▸ REQUIREMENT
The word "Braces" occurs in some lines of the data. Return each such line.
[Opening GIVEN RECORDS section]
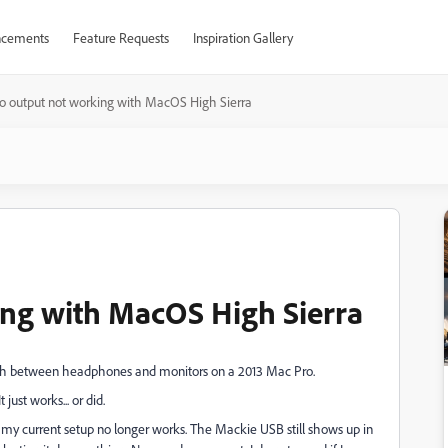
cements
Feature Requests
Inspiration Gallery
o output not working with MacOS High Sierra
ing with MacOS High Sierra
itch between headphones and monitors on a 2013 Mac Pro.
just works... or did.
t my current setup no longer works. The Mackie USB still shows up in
[Closing GIVEN RECORDS section]
[Opening GIVEN RECORDS section]
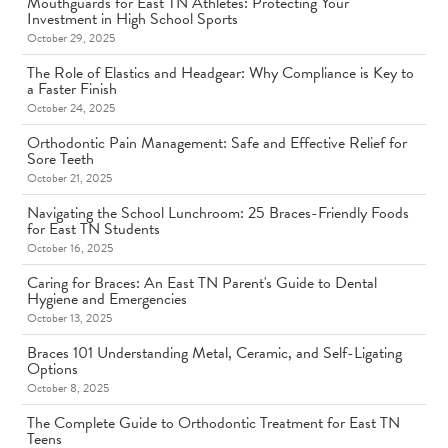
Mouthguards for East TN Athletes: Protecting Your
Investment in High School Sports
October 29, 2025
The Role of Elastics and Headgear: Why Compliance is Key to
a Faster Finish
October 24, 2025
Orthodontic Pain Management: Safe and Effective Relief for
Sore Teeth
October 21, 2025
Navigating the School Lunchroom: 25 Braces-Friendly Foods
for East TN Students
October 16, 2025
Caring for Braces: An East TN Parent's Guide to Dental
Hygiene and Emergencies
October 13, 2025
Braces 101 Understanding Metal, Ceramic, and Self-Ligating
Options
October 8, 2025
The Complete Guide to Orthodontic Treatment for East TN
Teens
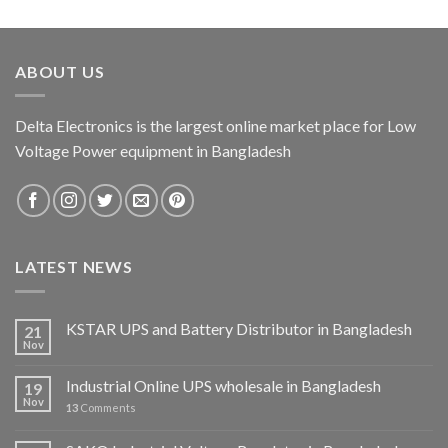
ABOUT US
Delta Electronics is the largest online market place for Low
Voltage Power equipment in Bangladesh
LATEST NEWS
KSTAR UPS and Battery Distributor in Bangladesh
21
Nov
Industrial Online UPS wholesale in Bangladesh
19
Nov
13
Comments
[Closing GIVEN RECORDS section]
▸ FINISHED EXERCISE
Navigating the School Lunchroom: 25 Braces-Friendly Foods
Caring for Braces: An East TN Parent's Guide to Dental
Braces 101 Understanding Metal, Ceramic, and Self-Ligating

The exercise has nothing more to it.